Sheets were prepared in the same manner as in Example 1 using 200 c.c. of beaten rayon fibers. In Experiment No. 4, paper was made and sheets were made in exactly the same manner as in Example 1, except that a part of the alumina powder was replaced with alumina fiber. Table 4 below shows the blending ratio and sheet properties. As shown in Table 4, the sheets of Experiments No. 1 to No. 4 all had good sinterability.

【table】

[Table] Example 4 As the organic fiber, unbleached softwood pulp beaten to 200 c.c. by water test method H was used, and as the inorganic powder, barium titanate powder with an average particle size of 2 μm was used. Table 5 below shows blending examples and sinterability. The paper was made under the same conditions as in Example 1.

【table】

【table】 [Brief explanation of the drawing]

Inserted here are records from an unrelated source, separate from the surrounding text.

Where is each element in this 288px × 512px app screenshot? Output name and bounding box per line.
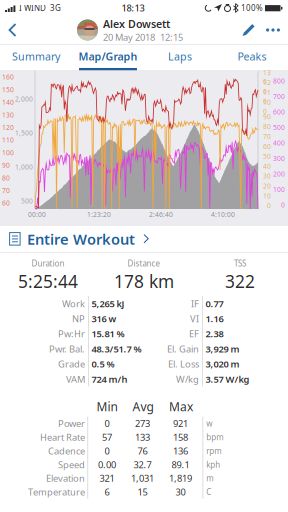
staticText: 100% [241,3,263,13]
staticText: 20 [263,182,271,190]
staticText: 1.16 [206,312,224,325]
staticText: 110 [263,88,271,106]
staticText: 5,265 kJ [92,297,125,310]
staticText: Cadence [48,445,85,457]
staticText: VAM [66,373,85,385]
staticText: 0.77 [206,297,224,310]
staticText: 0 [105,417,110,430]
staticText: I WIND [19,3,46,13]
staticText: m [206,473,213,484]
staticText: Pw:Hr [58,328,85,340]
staticText: 15 [138,486,148,498]
staticText: Distance [128,258,160,269]
staticText: Heart Rate [40,431,85,443]
staticText: 48.3/51.7 % [92,343,142,355]
staticText: 32.7 [134,458,152,471]
staticText: W/kg [176,373,199,385]
staticText: 1,819 [169,472,192,484]
staticText: 1:23:20 [87,210,111,219]
staticText: Map/Graph [78,49,138,63]
staticText: Pwr. Bal. [49,343,85,355]
staticText: Grade [58,358,85,370]
staticText: 76 [138,445,148,457]
staticText: Temperature [28,486,85,498]
staticText: 89.1 [172,458,190,471]
staticText: 4:10:00 [211,210,235,219]
staticText: Alex Dowsett [103,17,170,31]
staticText: 200 [273,170,285,178]
staticText: w [206,418,212,429]
staticText: Power [58,417,85,430]
button[interactable]: Back [0,16,24,44]
staticText: 321 [100,472,115,484]
button[interactable]: Entire Workout [0,226,288,252]
staticText: kph [206,459,220,470]
staticText: bpm [206,432,223,442]
staticText: 120 [2,123,14,132]
staticText: 90 [263,112,271,121]
staticText: Elevation [46,472,85,484]
button[interactable]: Laps [144,44,216,70]
staticText: Max [169,399,193,414]
staticText: 700 [273,92,285,101]
staticText: 150 [2,85,14,94]
staticText: 1,500 [15,129,33,138]
staticText: 2.38 [206,328,224,340]
staticText: 3,020 m [206,358,240,370]
staticText: Peaks [238,49,266,63]
staticText: NP [72,312,85,325]
staticText: 100 [273,185,285,194]
staticText: C [206,487,211,497]
staticText: 136 [173,445,188,457]
staticText: 0 [281,201,285,210]
staticText: 600 [273,108,285,116]
staticText: El. Gain [167,343,199,355]
staticText: Summary [12,49,60,63]
staticText: rpm [206,446,221,456]
staticText: EF [189,328,199,340]
button[interactable]: More options [262,16,288,44]
staticText: 3G [50,3,61,13]
staticText: 130 [2,110,14,119]
staticText: 30 [176,486,186,498]
staticText: 178 km [114,270,174,293]
staticText: 273 [135,417,150,430]
staticText: 50 [263,152,271,161]
staticText: 800 [273,77,285,86]
staticText: Avg [132,399,154,414]
staticText: 80 [263,122,271,131]
staticText: 0 [105,445,110,457]
staticText: 130 [263,68,271,86]
staticText: 500 [273,123,285,132]
button[interactable]: Edit [236,16,262,44]
staticText: 18:13 [122,2,144,14]
staticText: 100 [2,148,14,157]
staticText: 0.00 [98,458,116,471]
button[interactable]: Summary [0,44,72,70]
staticText: VI [190,312,199,325]
staticText: 500 [21,197,33,206]
staticText: 70 [2,186,10,195]
staticText: 1,031 [131,472,154,484]
staticText: 10 [263,191,271,200]
staticText: 20 May 2018 [103,31,155,43]
staticText: 30 [263,172,271,180]
staticText: 3.57 W/kg [206,373,250,385]
staticText: 60 [2,199,10,208]
staticText: 120 [263,78,271,96]
button[interactable]: Map/Graph [72,44,144,70]
staticText: 70 [263,132,271,141]
staticText: 110 [2,136,14,144]
button[interactable]: Peaks [216,44,288,70]
staticText: 90 [2,161,10,170]
staticText: 1,000 [15,163,33,172]
staticText: TSS [234,258,246,269]
staticText: IF [191,297,199,310]
staticText: 158 [173,431,188,443]
staticText: 921 [173,417,188,430]
staticText: 3,929 m [206,343,240,355]
staticText: 133 [135,431,150,443]
staticText: 400 [273,139,285,148]
staticText: 160 [2,73,14,82]
staticText: Entire Workout [27,229,135,249]
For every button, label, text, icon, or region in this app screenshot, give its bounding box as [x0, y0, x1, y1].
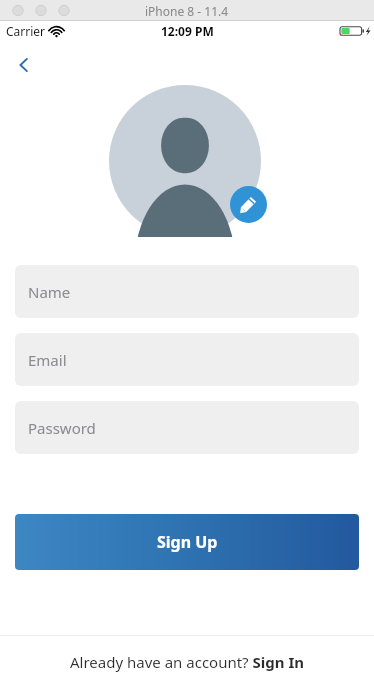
staticText: Name	[28, 282, 71, 302]
staticText: 12:09 PM	[161, 23, 214, 39]
staticText: Email	[28, 350, 67, 370]
staticText: Carrier	[6, 23, 46, 39]
staticText: iPhone 8 - 11.4	[145, 3, 229, 19]
staticText: Password	[28, 418, 96, 438]
button[interactable]: Sign Up	[15, 514, 359, 570]
button[interactable]: Password	[15, 401, 359, 454]
staticText: Already have an account? Sign In	[70, 652, 304, 672]
staticText: Sign Up	[157, 531, 218, 553]
button[interactable]: Name	[15, 265, 359, 318]
button[interactable]: Already have an account? Sign In	[58, 644, 316, 680]
button[interactable]: Edit profile photo	[230, 186, 267, 223]
button[interactable]: Email	[15, 333, 359, 386]
button[interactable]: Back	[4, 45, 44, 85]
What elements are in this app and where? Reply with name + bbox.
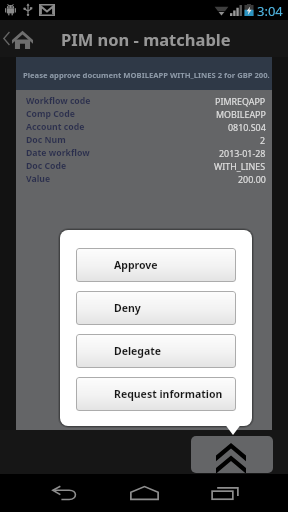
staticText: Approve <box>114 258 158 272</box>
button[interactable]: Navigate up, Home <box>0 20 50 57</box>
staticText: Request information <box>114 387 223 401</box>
staticText: 2 <box>260 134 266 146</box>
staticText: MOBILEAPP <box>216 108 266 120</box>
staticText: PIM non - matchable <box>61 28 231 50</box>
staticText: Workflow code <box>26 95 91 107</box>
staticText: Please approve document MOBILEAPP WITH_L… <box>23 70 270 80</box>
staticText: Delegate <box>114 344 162 358</box>
button[interactable]: Show actions <box>191 436 273 473</box>
button[interactable]: Deny <box>76 291 236 325</box>
button[interactable]: Approve <box>76 248 236 282</box>
staticText: Doc Code <box>26 160 67 172</box>
button[interactable]: Home <box>125 474 165 512</box>
staticText: 2013-01-28 <box>219 147 266 159</box>
staticText: PIMREQAPP <box>215 95 266 107</box>
staticText: Doc Num <box>26 134 66 146</box>
staticText: 0810.S04 <box>228 121 266 133</box>
staticText: Value <box>26 173 51 185</box>
button[interactable]: Back <box>44 474 84 512</box>
staticText: 3:04 <box>257 2 283 20</box>
staticText: WITH_LINES <box>214 160 266 172</box>
staticText: Account code <box>26 121 85 133</box>
button[interactable]: Recent apps <box>205 474 245 512</box>
staticText: 200.00 <box>238 173 266 185</box>
staticText: Deny <box>114 301 141 315</box>
button[interactable]: Request information <box>76 377 236 411</box>
staticText: Comp Code <box>26 108 75 120</box>
staticText: Date workflow <box>26 147 90 159</box>
button[interactable]: Delegate <box>76 334 236 368</box>
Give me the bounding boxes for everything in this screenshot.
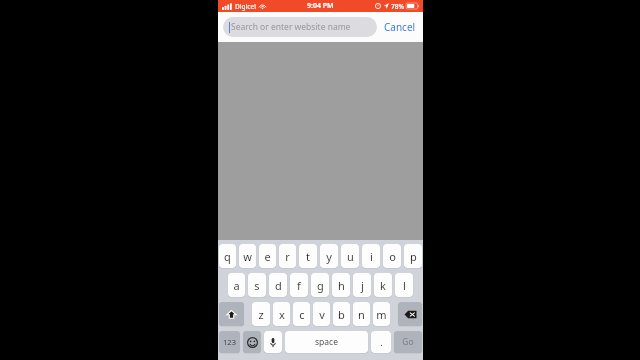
button[interactable]: l (395, 273, 413, 297)
button[interactable]: w (239, 244, 256, 268)
staticText: Go (402, 336, 414, 348)
button[interactable]: y (320, 244, 338, 268)
staticText: Search or enter website name (231, 21, 351, 33)
staticText: v (319, 307, 325, 322)
button[interactable]: a (228, 273, 245, 297)
staticText: h (338, 278, 345, 293)
button[interactable]: Search or enter website name (223, 17, 377, 37)
button[interactable]: d (269, 273, 287, 297)
button[interactable]: u (341, 244, 359, 268)
staticText: j (361, 278, 364, 293)
button[interactable]: 123 (219, 331, 240, 353)
staticText: Digicel (235, 2, 256, 11)
button[interactable]: Cancel (382, 17, 418, 37)
staticText: q (224, 249, 231, 264)
staticText: c (299, 307, 305, 322)
staticText: x (279, 307, 285, 322)
button[interactable]: v (313, 302, 330, 326)
button[interactable]: b (333, 302, 350, 326)
button[interactable]: n (353, 302, 370, 326)
staticText: y (326, 249, 332, 264)
staticText: m (376, 307, 387, 322)
button[interactable]: r (279, 244, 296, 268)
staticText: 78% (391, 2, 404, 11)
staticText: p (410, 249, 417, 264)
button[interactable]: c (293, 302, 310, 326)
staticText: r (285, 249, 290, 264)
staticText: w (243, 249, 252, 264)
staticText: 9:04 PM (307, 1, 334, 11)
staticText: t (306, 249, 310, 264)
button[interactable]: m (373, 302, 390, 326)
button[interactable]: h (332, 273, 350, 297)
button[interactable]: z (252, 302, 270, 326)
staticText: space (315, 336, 338, 348)
button[interactable]: p (404, 244, 422, 268)
button[interactable]: space (285, 331, 368, 353)
button[interactable]: k (374, 273, 392, 297)
staticText: o (389, 249, 396, 264)
staticText: g (317, 278, 324, 293)
staticText: Cancel (384, 20, 416, 34)
button[interactable]: i (362, 244, 380, 268)
staticText: n (358, 307, 365, 322)
button[interactable]: g (311, 273, 329, 297)
staticText: b (338, 307, 345, 322)
staticText: a (233, 278, 240, 293)
button[interactable]: . (371, 331, 391, 353)
staticText: i (370, 249, 373, 264)
staticText: s (254, 278, 260, 293)
button[interactable]: Go (394, 331, 422, 353)
button[interactable]: f (290, 273, 308, 297)
button[interactable]: Dictate (264, 331, 282, 353)
button[interactable]: Shift (219, 302, 244, 326)
button[interactable]: t (299, 244, 317, 268)
staticText: . (380, 336, 383, 348)
button[interactable]: o (383, 244, 401, 268)
button[interactable]: Emoji (243, 331, 261, 353)
button[interactable]: q (219, 244, 236, 268)
button[interactable]: e (259, 244, 276, 268)
button[interactable]: Backspace (398, 302, 422, 326)
staticText: 123 (223, 337, 236, 347)
staticText: e (264, 249, 271, 264)
button[interactable]: s (248, 273, 266, 297)
staticText: k (380, 278, 386, 293)
button[interactable]: j (353, 273, 371, 297)
staticText: l (403, 278, 406, 293)
staticText: f (297, 278, 301, 293)
button[interactable]: x (273, 302, 290, 326)
staticText: u (347, 249, 354, 264)
staticText: d (275, 278, 282, 293)
staticText: z (258, 307, 264, 322)
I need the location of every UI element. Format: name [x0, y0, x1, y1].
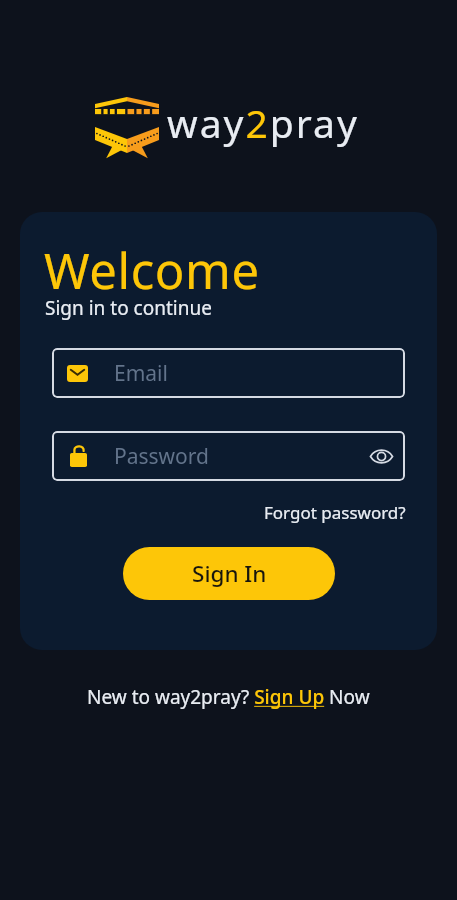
button[interactable]: Email [52, 348, 405, 398]
staticText: Password [114, 442, 209, 471]
staticText: Sign in to continue [45, 295, 212, 321]
staticText: way2pray [167, 96, 359, 149]
button[interactable]: Sign In [123, 547, 335, 600]
button[interactable]: Password [52, 431, 405, 481]
button[interactable]: Forgot password? [262, 498, 408, 527]
button[interactable]: Show password [365, 440, 397, 472]
staticText: Email [114, 359, 168, 388]
button[interactable]: New to way2pray? Sign Up Now [83, 680, 374, 714]
staticText: Sign In [192, 558, 267, 589]
staticText: Welcome [44, 237, 260, 304]
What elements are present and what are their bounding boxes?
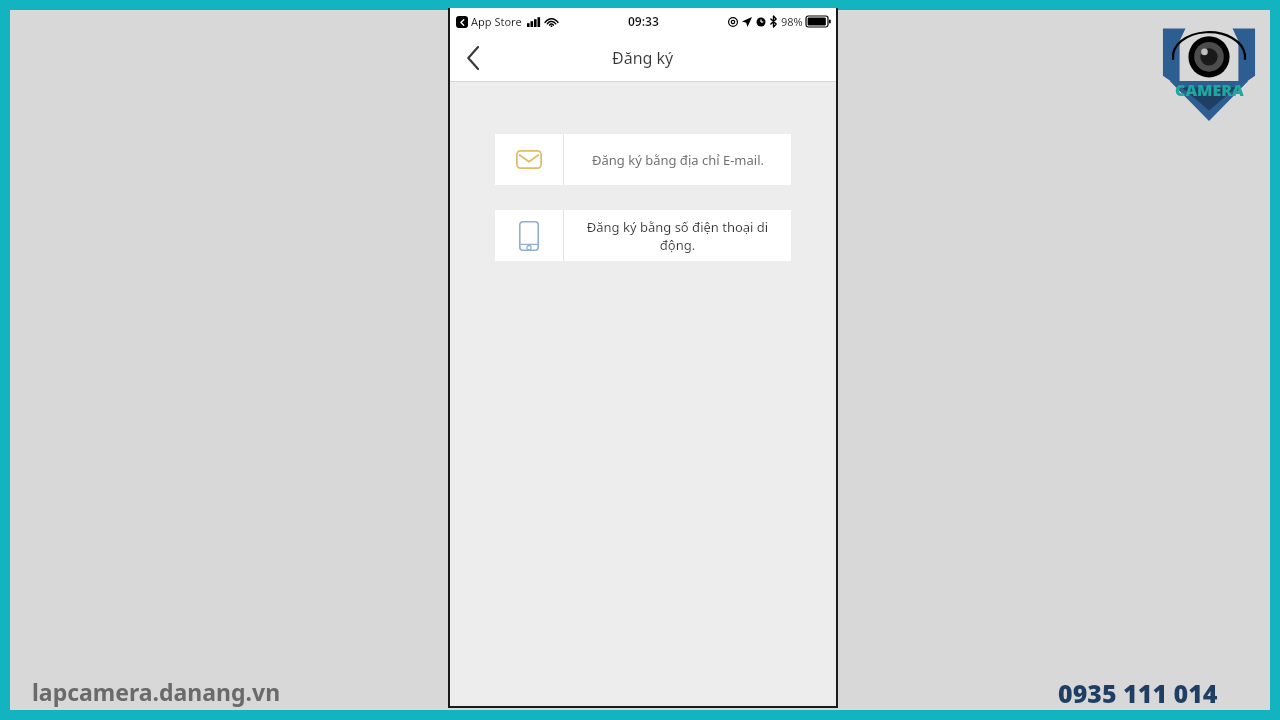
staticText: lapcamera.danang.vn xyxy=(32,676,281,707)
button[interactable]: Đăng ký bằng địa chỉ E-mail. xyxy=(495,134,791,185)
staticText: Đăng ký bằng địa chỉ E-mail. xyxy=(592,151,764,169)
staticText: Đăng ký bằng số điện thoại di động. xyxy=(570,218,785,254)
staticText: 09:33 xyxy=(628,13,659,29)
staticText: 98% xyxy=(781,14,803,29)
staticText: Đăng ký xyxy=(612,47,674,69)
button[interactable]: Đăng ký bằng số điện thoại di động. xyxy=(495,210,791,261)
staticText: 0935 111 014 xyxy=(1058,676,1218,710)
staticText: App Store xyxy=(471,14,522,29)
staticText: CAMERA xyxy=(1175,79,1244,101)
button[interactable]: Back xyxy=(450,34,496,82)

FIG. 1 shows the relationship between the sintering temperature and the inorganic space factor of the green sheet during normal sintering of alumina. The shaded area is the area that can be fired.

Claims (1)

[Scope of Claims] 1. An inorganic material sheet produced by a wet papermaking method using inorganic particles and organic fibers as main raw materials, (1) using plant fibers and/or synthetic fibers capable of forming fine fibrils as the organic fibers ( 2) The space factor of all inorganic particles in the sheet is 25%
The above is preferably 40% or more, and (3) the organic fiber has a water filtration degree of 100 to 400 c.c. when measured at a concentration of 0.03% by weight.
An inorganic material sheet characterized by containing % by weight.